Two key elements of NASA’s Earth Observing System Data and Information System (EOSDIS) are now running in Amazon Web Services—the Common Metadata Repository (CMR) and Earthdata Search. The evolution of CMR and Earthdata Search to run in the cloud is part of an ongoing effort designed to enable EOSDIS and the Earth Science Data and Information System (ESDIS) Project to effectively manage the ever-growing amount of Earth science data in the EOSDIS archive and efficiently provide these data to users.


Earthdata Search uses the Common Metadata Repository (CMR) to enable sub-second searches of the EOSDIS data archive, and allows users to visualize, refine, and access NASA Earth science data. NASA EOSDIS image.

The CMR is the central repository for NASA Earth science metadata and enables sub-second searches through the entire EOSDIS archive by client systems such as Earthdata Search. The CMR was deployed to the cloud in April 2017. Earthdata Search is the primary application developed by the ESDIS Project for data search and discovery and was deployed to the cloud in September 2016.

Moving the CMR, Earthdata Search, and other EOSDIS data and services to run in the cloud is a natural evolution given the expected unprecedented amount of Earth science data that soon will be added to the EOSDIS archive. From its current cumulative archive size of almost 22 petabytes (PB), the volume of data in the EOSDIS archive is expected to grow to almost 247 PB by 2025, according to estimates by NASA’s Earth Science Data Systems (ESDS) Program. Over the next five years, the daily ingest rate of data into the EOSDIS archive is expected to reach 114 terabytes (TB) per day, with the upcoming joint NASA-Indian Space Research Organisation Synthetic Aperture Radar (NISAR) mission (scheduled for launch by 2021) contributing an estimated 86 TB per day of data when operational.

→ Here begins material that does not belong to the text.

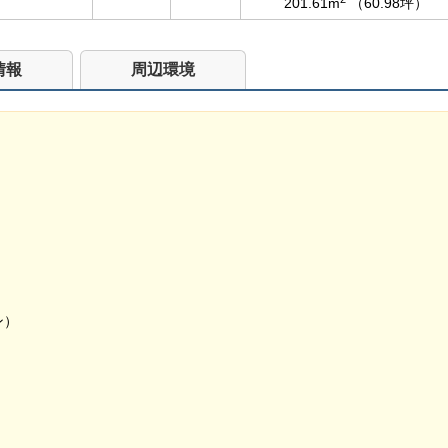
201.61m
（60.98坪）
情報
周辺環境
ン）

Having EOSDIS data and services in the cloud brings numerous benefits for both data users and NASA’s EOSDIS, including:

  • Direct access to data, by removing the need to download volumes of data for use;
  • Rapid deployment, allowing data users to bring their algorithms and processing software to the cloud and work directly with data in the cloud;
  • Scalability, by providing for the size and use of the archive to expand easily and rapidly as needed;
  • Flexibility, through enabling mission needs to dictate data operating systems, programming languages, databases, and other criteria to ensure the best use of mission data; and
  • Cost effectiveness, by allowing EOSDIS and NASA to pay only for the storage and services actually used.

Other EOSDIS services are being tested for evolution to the cloud, including Global Imagery Browse Services (GIBS). GIBS provides quick access to over 400 satellite imagery products, which can be viewed using client systems such as the EOSDIS Worldview application. GIBS is expected to evolve to the cloud starting in 2018. In addition, a prototype system addressing capabilities of the discipline-specific EOSDIS Distributed Active Archive Centers (DAACs), including data ingest, archive, distribution, and management, is being tested for evolution to the cloud. For more detailed information about overall EOSDIS cloud efforts, please see EOSDIS Cloud Evolution on the Earthdata website.

Evolving the CMR and Earthdata Search to the cloud is the beginning of a new era in providing access to EOSDIS data and services. As the EOSDIS archive grows significantly over the next few years, the result of this evolution will be the ability for data users to do more with this tremendous resource than ever before.